(INSTRUCTIONS TO FOLLOW): Copy all records exactly, excluding images.

──────── DATA EXTRACT ────────

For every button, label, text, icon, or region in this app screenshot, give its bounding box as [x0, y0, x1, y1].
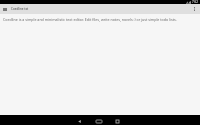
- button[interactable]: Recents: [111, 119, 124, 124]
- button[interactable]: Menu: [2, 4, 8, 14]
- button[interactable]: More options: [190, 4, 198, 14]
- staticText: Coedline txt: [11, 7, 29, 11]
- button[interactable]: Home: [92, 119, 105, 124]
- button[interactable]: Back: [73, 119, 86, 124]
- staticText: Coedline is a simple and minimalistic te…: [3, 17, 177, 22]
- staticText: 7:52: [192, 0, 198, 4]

────────

(RESULT OF THE EXERCISE):
For every button, label, text, icon, or region in this app screenshot, give its bounding box as [x0, y0, x1, y1].
- button[interactable]: Recents: [111, 119, 124, 124]
- button[interactable]: Menu: [2, 4, 8, 14]
- button[interactable]: More options: [190, 4, 198, 14]
- staticText: Coedline txt: [11, 7, 29, 11]
- button[interactable]: Home: [92, 119, 105, 124]
- button[interactable]: Back: [73, 119, 86, 124]
- staticText: Coedline is a simple and minimalistic te…: [3, 17, 177, 22]
- staticText: 7:52: [192, 0, 198, 4]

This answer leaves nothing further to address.